口臭防止・改善のほか、健康寿命も左右する唾液の分泌量

実は唾液の分泌量は口臭を防止・改善するほか、私たちの健康寿命をも左右するほど重要な役割を担っています。言い換えるなら、「唾液の分泌量」が担っている役割「虫歯」「舌苔(ぜったい)」「歯周病」「ドライマウス」など、口腔内のトラブルが原因で起こる口臭を予防・改善することだけではないのです。

そもそも唾液は口腔内を抗菌・浄化して清潔に保つことのほか、酸性化しようとする口腔内を中性に戻す働きをするなど、実にさまざまな役割を担っています(【唾液が担うさまざまな役割】はこちらから)。

唾液の分泌量の低下によって口腔内が乾燥すると、「嫌気性(けんきせい)」といって酸素がない状態を好む口腔内のさまざまな細菌が、一気に増殖しやすい環境になります。すると、「虫歯の穴」や歯と歯肉の隙間の「歯周ポケット」、もしくは「歯垢」に潜む細菌群が口腔内の食べカスを溶かし、その際、卵や魚の内臓が腐ったような悪臭を発生させ、これが強い口臭のもととなるのです。

口臭があると気になって、人とのコミュニケーションがうまくいかないばかりか、人間関係に支障をきたす恐れさえもあります。また、中でも接客や営業のお仕事に就いている方の場合は特に、仕事の効率や成果にも悪影響を及ぼしかねません。そんな時は、まずは一刻も早く「唾液の分泌を促すための対策」を取ることで、口臭予防、口臭改善、口臭消臭に努めることをオススメします。

一方で、唾液の働きによって支えられている「口腔内の環境の良し悪し」は、実は私たちのその先の「健康寿命をも左右する」と言われています。普段、身体の調子や健康に気を使う方は多くいらっしゃっても、口腔内の環境がそれほど重要なものであることをご存知の方は少ないのではないでしょうか?

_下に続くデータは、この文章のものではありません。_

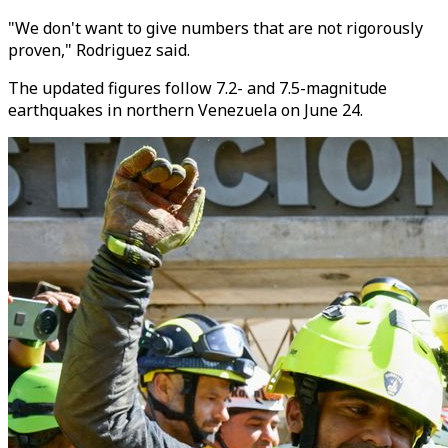
"We don't want to give numbers that are not rigorously
proven," Rodriguez said.
The updated figures follow 7.2- and 7.5-magnitude
earthquakes in northern Venezuela on June 24.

これは、口は生きるための栄養素を体内に取り入れるための重要な「食べ物の入口」であると同時に、「病気の入口」にもなりうる、ということを意味しています。だからこそ、その入り口である口、つまり口腔内の環境を良い状態に保つことが、身体全体の健康を守るうえで実に重要なことでもあるのです。

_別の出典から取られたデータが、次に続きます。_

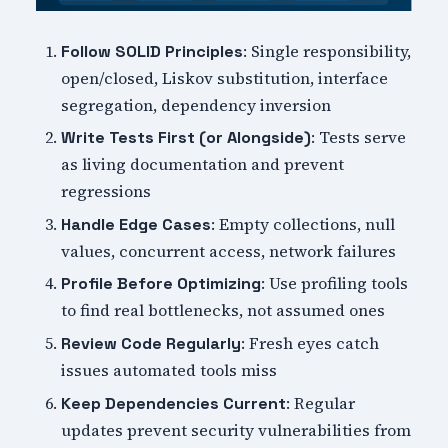
: Single responsibility,
Follow SOLID Principles
open/closed, Liskov substitution, interface
segregation, dependency inversion
: Tests serve
Write Tests First (or Alongside)
as living documentation and prevent
regressions
: Empty collections, null
Handle Edge Cases
values, concurrent access, network failures
: Use profiling tools
Profile Before Optimizing
to find real bottlenecks, not assumed ones
: Fresh eyes catch
Review Code Regularly
issues automated tools miss
: Regular
Keep Dependencies Current
updates prevent security vulnerabilities from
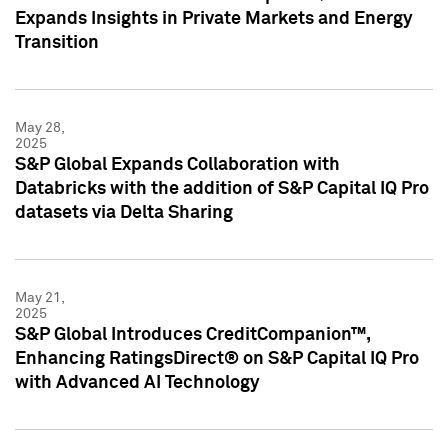
Expands Insights in Private Markets and Energy
Transition
May 28,
2025
S&P Global Expands Collaboration with
Databricks with the addition of S&P Capital IQ Pro
datasets via Delta Sharing
May 21,
2025
S&P Global Introduces CreditCompanion™,
Enhancing RatingsDirect® on S&P Capital IQ Pro
with Advanced AI Technology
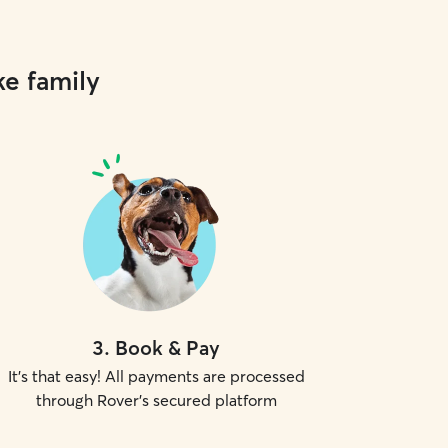
ke family
3
.
Book & Pay
It's that easy! All payments are processed
through Rover's secured platform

実際、昨今では生活習慣病の一つとして知られる「歯周病」に罹患した人は、「心臓病」「循環器疾患」「糖尿病」などをはじめとするその他の疾病に罹患する率が高い、という研究結果が数多く報告されています。つまり、「歯周病」がもたらすその他の生活習慣病への影響力の高さが、次第に明らかになってきているのです。

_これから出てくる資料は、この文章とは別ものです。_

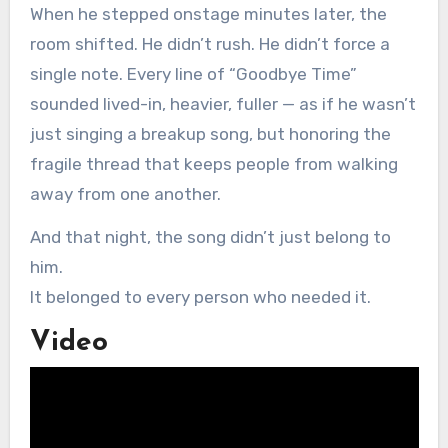
When he stepped onstage minutes later, the
room shifted. He didn’t rush. He didn’t force a
single note. Every line of “Goodbye Time”
sounded lived-in, heavier, fuller — as if he wasn’t
just singing a breakup song, but honoring the
fragile thread that keeps people from walking
away from one another.
And that night, the song didn’t just belong to
him.
It belonged to every person who needed it.
Video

歯周病は口臭を引き起こす元となる病気の一つ。ですから口臭を消すためには、まずは歯周病をきちんと理解することが大切です。 歯周病とは、正...

【生活習慣の見直しで目指す「口臭予防」と健康生活】

上記のことからもわかるとおり、「口臭予防」だけでなく身体全体の健康、および今後の私たちの健康寿命を担う口腔内の健康は、充分な量の唾液の分泌によって支えられていると言っても過言ではありません。
ですから、日々を健康に暮らすためにも、充分な量の唾液の分泌を保つことが必須であると言えるのです。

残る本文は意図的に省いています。